[dropcap]J[/dropcap]ohannesburg finance MMC Rabelani Dagada has promised that the city’s notoriously problematic billing system will be fixed by March 2018.
In a wide-ranging podcast interview with TechCentral on Tuesday, Dagada — an academic and Democratic Alliance politician who was appointed the position last year following South Africa’s municipal elections — said the new administration had expected to resolve the problems within the first three to six months of taking over.
“Obviously, we were wrong,” he said.
He now expects the system to be “stabilised” by March next year.
Dagada said the administration has identified four major issues that have to be dealt with to get the billing system back on even keel.
The biggest problem is that the city’s billing database is a mess. This dates all the way back to the turn of the century when more than a dozen councils were merged to created the metro.
“When they brought in new technology, they didn’t cleanse the data,” he said in the podcast. “Later, the city implemented SAP, again without cleansing the data.”
SAP
When the DA-led administration took over last year, the city was again about to implement SAP from scratch, but was failing again to clean up the database. “We stopped that, and until now have been cleansing the data.”

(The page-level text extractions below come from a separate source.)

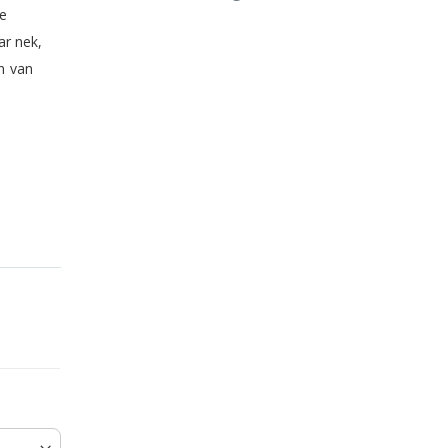
le
ar nek,
n van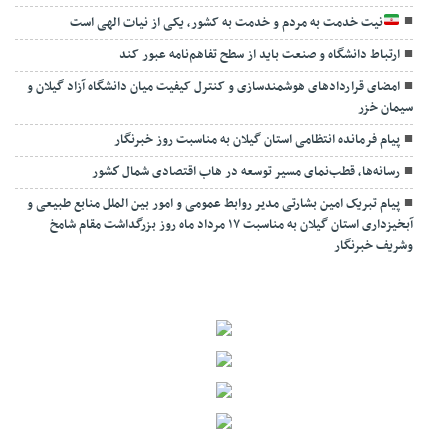
نیت خدمت به مردم و خدمت به کشور، یکی از نیات الهی است
ارتباط دانشگاه و صنعت باید از سطح تفاهم‌نامه عبور کند
امضای قراردادهای هوشمندسازی و کنترل کیفیت میان دانشگاه آزاد گیلان و
سیمان خزر
پیام فرمانده انتظامی استان گیلان به مناسبت روز خبرنگار
رسانه‌ها، قطب‌نمای مسیر توسعه در هاب اقتصادی شمال كشور
پیام تبریک امین بشارتی مدیر روابط عمومی و امور بین الملل منابع طبیعی و
آبخیزداری استان گیلان به مناسبت ۱۷ مرداد ماه روز بزرگداشت مقام شامخ
وشریف خبرنگار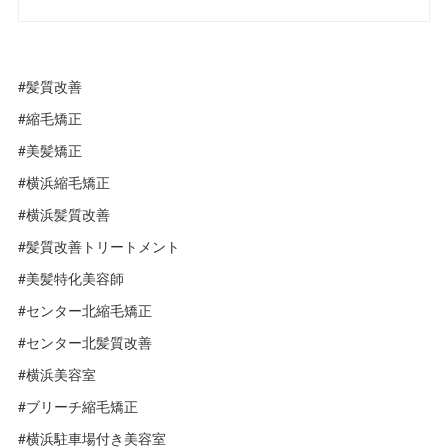
#髪質改善
#縮毛矯正
#美髪矯正
#横浜縮毛矯正
#横浜髪質改善
#髪質改善トリートメント
#美髪特化美容師
#センター北縮毛矯正
#センター北髪質改善
#横浜美容室
#ブリーチ縮毛矯正
#横浜駐車場付き美容室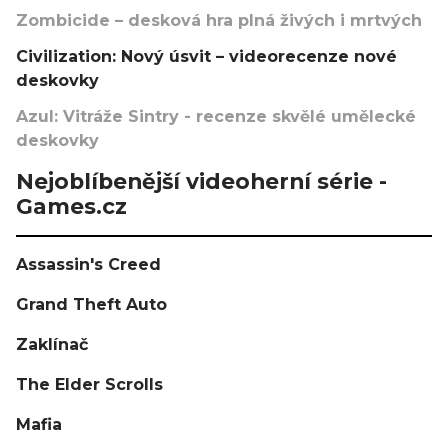
Zombicide – desková hra plná živých i mrtvých
Civilization: Nový úsvit – videorecenze nové
deskovky
Azul: Vitráže Sintry - recenze skvělé umělecké
deskovky
Nejoblíbenější videoherní série -
Games.cz
Assassin's Creed
Grand Theft Auto
Zaklínač
The Elder Scrolls
Mafia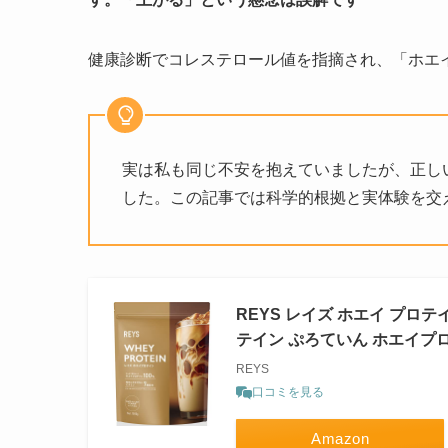
健康診断でコレステロール値を指摘され、「ホエ
実は私も同じ不安を抱えていましたが、正し
した。この記事では科学的根拠と実体験を交
REYS レイズ ホエイ プロテ
テイン ぷろていん ホエイプロ
REYS
口コミを見る
Amazon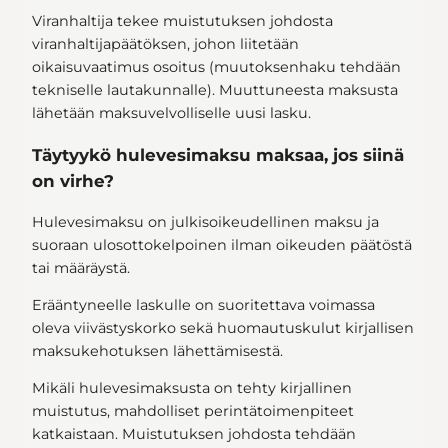
Viranhaltija tekee muistutuksen johdosta
viranhaltijapäätöksen, johon liitetään
oikaisuvaatimus osoitus (muutoksenhaku tehdään
tekniselle lautakunnalle). Muuttuneesta maksusta
lähetään maksuvelvolliselle uusi lasku.
Täytyykö hulevesimaksu maksaa, jos siinä
on virhe?
Hulevesimaksu on julkisoikeudellinen maksu ja
suoraan ulosottokelpoinen ilman oikeuden päätöstä
tai määräystä.
Erääntyneelle laskulle on suoritettava voimassa
oleva viivästyskorko sekä huomautuskulut kirjallisen
maksukehotuksen lähettämisestä.
Mikäli hulevesimaksusta on tehty kirjallinen
muistutus, mahdolliset perintätoimenpiteet
katkaistaan. Muistutuksen johdosta tehdään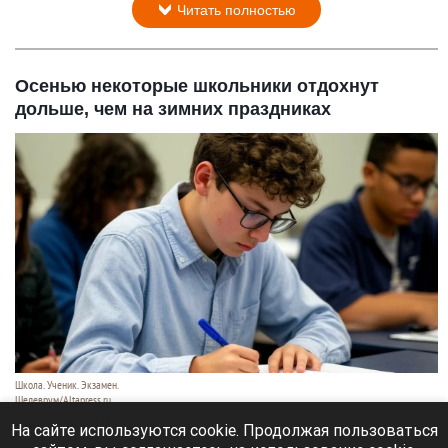
Читать полностью
Осенью некоторые школьники отдохнут
дольше, чем на зимних праздниках
Школа. Ученик. Экзамен.
Шедеврум/Altapress.ru
8 августа 2026 в 12:35
На сайте используются cookie. Продолжая пользоваться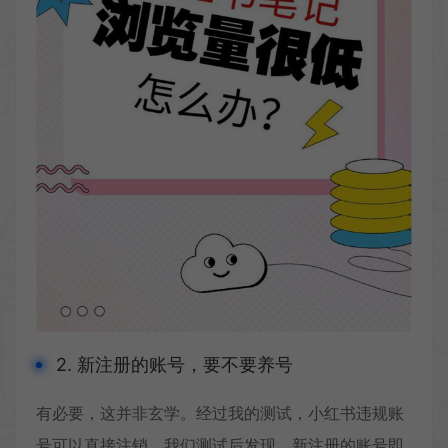
2. 新注册的账号，要不要养号
有必要，这并非玄学。经过我的测试，小红书违规账
号可以直接注销，我们测试后发现，新注册的账号即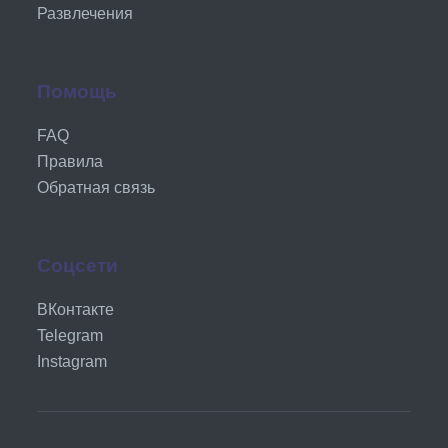
Развлечения
Помощь
FAQ
Правила
Обратная связь
Соцсети
ВКонтакте
Telegram
Instagram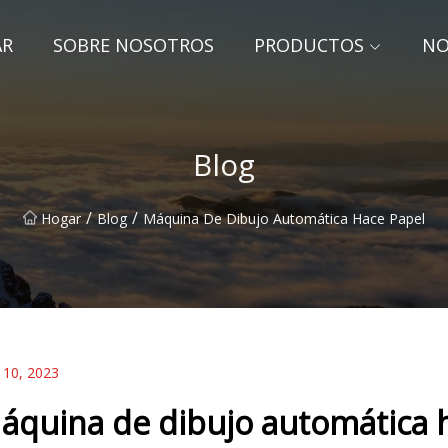
AR
SOBRE NOSOTROS
PRODUCTOS
NO
Blog
/
/
Hogar
Blog
Máquina De Dibujo Automática Hace Papel
 10, 2023
áquina de dibujo automática 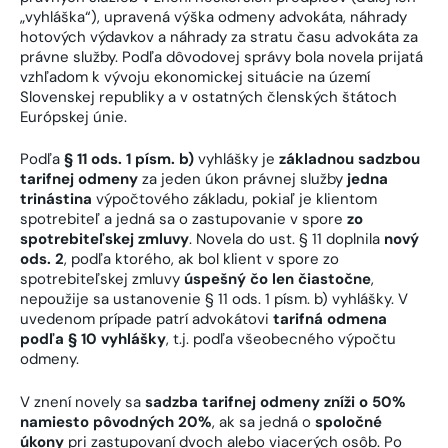
„vyhláška“), upravená výška odmeny advokáta, náhrady
hotových výdavkov a náhrady za stratu času advokáta za
právne služby. Podľa dôvodovej správy bola novela prijatá
vzhľadom k vývoju ekonomickej situácie na území
Slovenskej republiky a v ostatných členských štátoch
Európskej únie.
Podľa
§ 11 ods. 1 písm. b)
vyhlášky je
základnou sadzbou
tarifnej odmeny
za jeden úkon právnej služby
jedna
trinástina
výpočtového základu, pokiaľ je klientom
spotrebiteľ a jedná sa o zastupovanie v spore
zo
spotrebiteľskej zmluvy
. Novela do ust. § 11 doplnila
nový
ods. 2
, podľa ktorého, ak bol klient v spore zo
spotrebiteľskej zmluvy
úspešný čo len čiastočne
,
nepoužije sa ustanovenie § 11 ods. 1 písm. b) vyhlášky. V
uvedenom prípade patrí advokátovi
tarifná odmena
podľa § 10 vyhlášky
, t.j. podľa všeobecného výpočtu
odmeny.
V znení novely sa
sadzba tarifnej odmeny zníži o 50%
namiesto pôvodných 20%
, ak sa jedná o
spoločné
úkony
pri zastupovaní dvoch alebo viacerých osôb. Po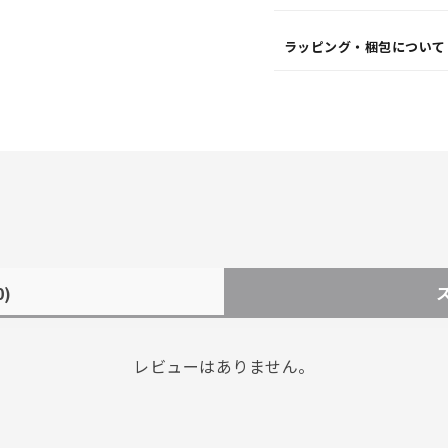
ラッピング・梱包について
0)
レビューはありません。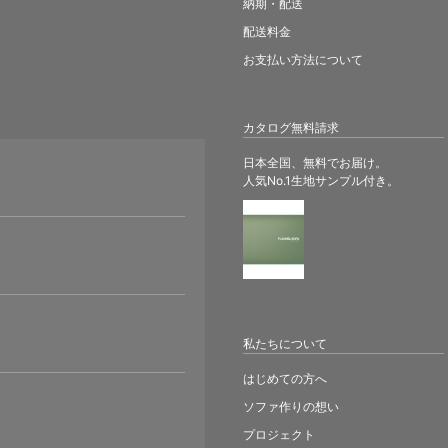
納期・配送
配送料金
お支払い方法について
カタログ無料請求
日本全国、無料でお届け。
人気No.1生地サンプル付き。
。
私たちについて
はじめての方へ
ソファ作りの想い
プロジェクト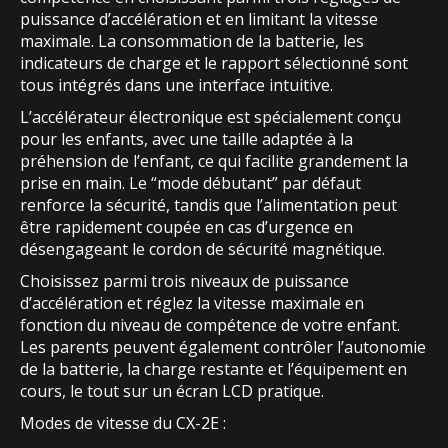
puissance d’accélération et en limitant la vitesse
maximale. La consommation de la batterie, les
indicateurs de charge et le rapport sélectionné sont
tous intégrés dans une interface intuitive.
L’accélérateur électronique est spécialement conçu
pour les enfants, avec une taille adaptée à la
préhension de l’enfant, ce qui facilite grandement la
prise en main. Le “mode débutant” par défaut
renforce la sécurité, tandis que l’alimentation peut
être rapidement coupée en cas d’urgence en
désengageant le cordon de sécurité magnétique.
Choisissez parmi trois niveaux de puissance
d’accélération et réglez la vitesse maximale en
fonction du niveau de compétence de votre enfant.
Les parents peuvent également contrôler l’autonomie
de la batterie, la charge restante et l’équipement en
cours, le tout sur un écran LCD pratique.
Modes de vitesse du CX-2E :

The city has contracted an external company to help with this process. Among other things, it’s conducting a physical audit of meters across the city, Dagada added.
The second big problem, he said, is that the SAP system has been “configured so many times that even some SAP people can’t recognise it as SAP”.
“Because of that, we said, as the political leadership, you are not going to upgrade SAP; you are going to re-implement SAP.”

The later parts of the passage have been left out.